|PRADOS, MARIA - Ministry Of Science And Innovation, Csic|
|VANDERLINDEN, KARL - Venta Del Llano Ifapa Center|
|GUARDIOLA-ALBERT, CAROLINA - Ministry Of Science And Innovation, Csic|
|GIRALDEZ, CERVERA - Universidad De Cordoba|
Submitted to: Meeting Abstract
Publication Type: Abstract Only
Publication Acceptance Date: 2/4/2010
Publication Date: 4/29/2010
Citation: Prados, M., Vanderlinden, K., Guardiola-Albert, C., Giraldez, C., Guber, A.K., Pachepsky, Y.A. 2010. Estimating water retention curves for sandy soils at the Doñana National Park, SW Spain. [abstract]. Geophysical Research Abstracts. 12, EGU2010-11416.
Technical Abstract: The determination of soil water retention curves (SWRC) in the laboratory is a slow and tedious task, which is especially challenging for sandy soils due to their low water retention capacity and large water content changes for small pressure head differences. Due to spatial variability within larger areas and difficulties to obtain minimally disturbed soil samples, especially under dry conditions, laboratory measurements of the SWRCs are only suitable for guidance, as a consequence of their low representativeness and accuracy. This work was developed within the framework of a research project on the ecohydrological behaviour of the soil-plant-atmosphere system within the Doñana National Park (SW Spain). In order to characterize the hydrological behaviour of the soils, a good estimation of water retention curves and hydraulic parameters is needed. Ten locations within the study area were equipped with soil moisture sensors (ECH2O-EC20, Decagon Devices Inc.) to monitor volumetric water content at different depths throughout the vadose zone. These data allow the estimation of water fluxes and recharge of the underlying aquifer, which plays a crucial role in the wetland system of the Park, declared by UNESCO as Biosphere Reserve. In this work three methods for estimating SWRCs were developed and compared. First, sand and kaolin suction tables were used to obtain SWRCs for both minimally disturbed and disturbed samples. Second, SWRC were estimated with HYDRUS-1D using the monitored volumetric soil water content data. Finally, SWRCs were estimated using the additivity hypothesis, based on the idea that SWRCs can be approximated by summing up SWRCs corresponding to different particle-size and pore-space classes of which the soil is composed.
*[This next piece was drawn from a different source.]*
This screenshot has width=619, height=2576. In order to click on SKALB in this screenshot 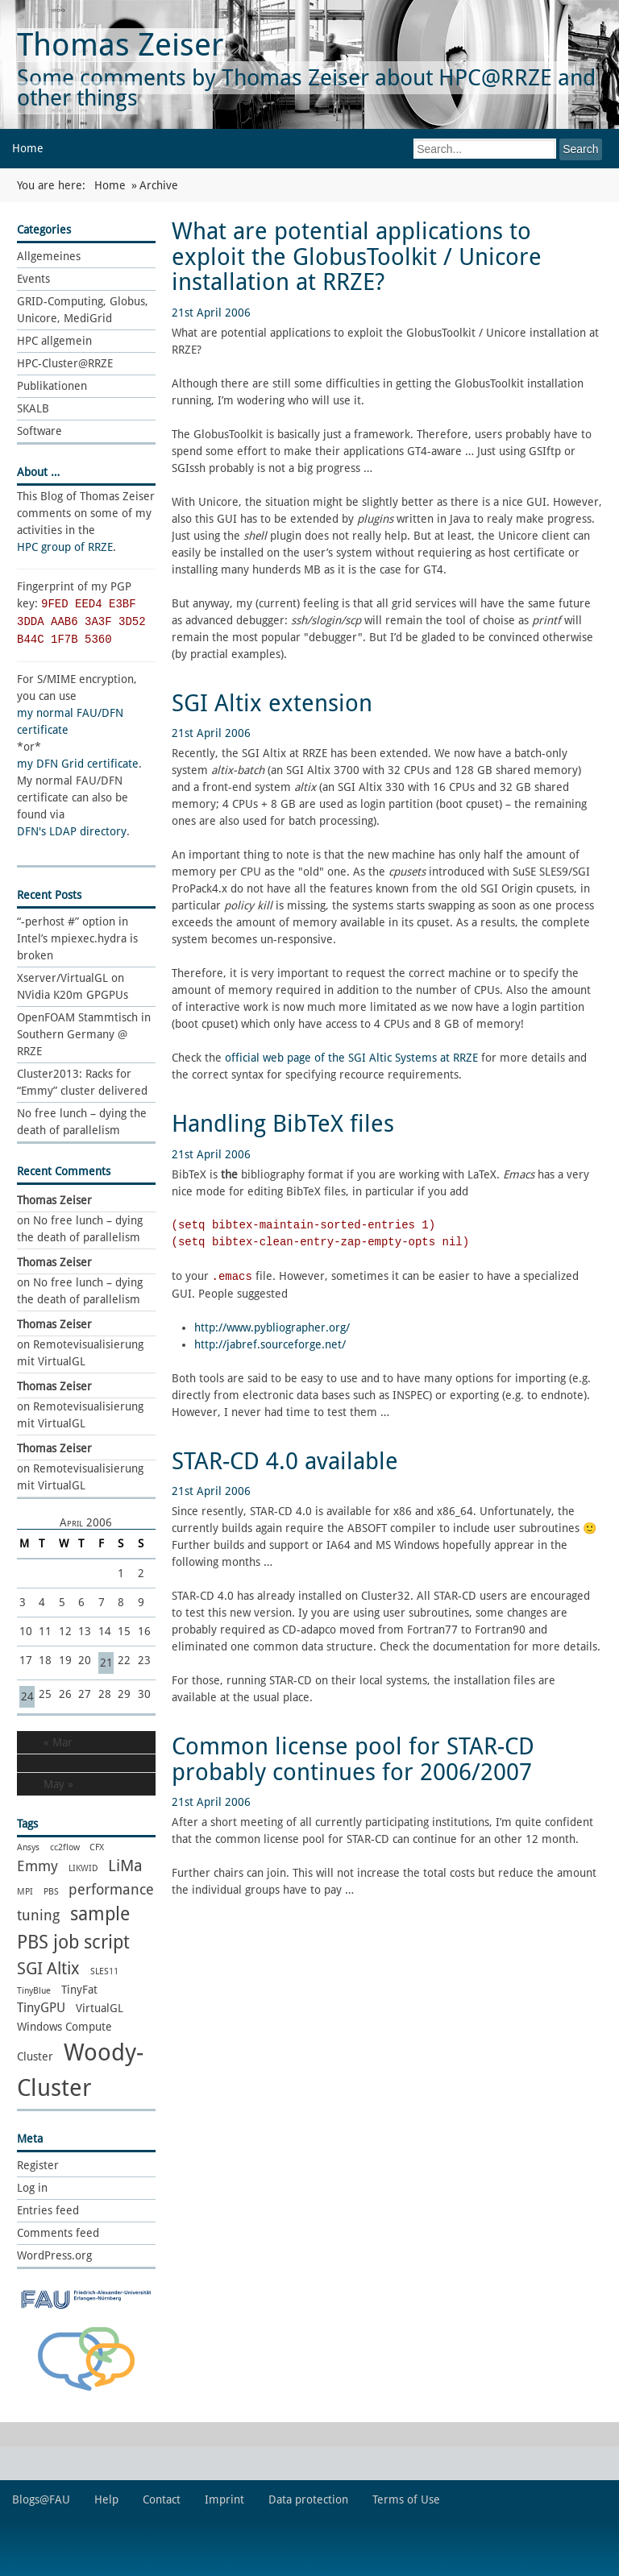 , I will do `click(33, 408)`.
Particle-size distributions were determined in the laboratory while water retention data for the different particle-size classes were taken from literature. The comparison of these three methods allowed us to define their strengths and weaknesses with respect to the accurate estimation of SWRCs in sandy soils and to improve the estimation of water fluxes and recharge.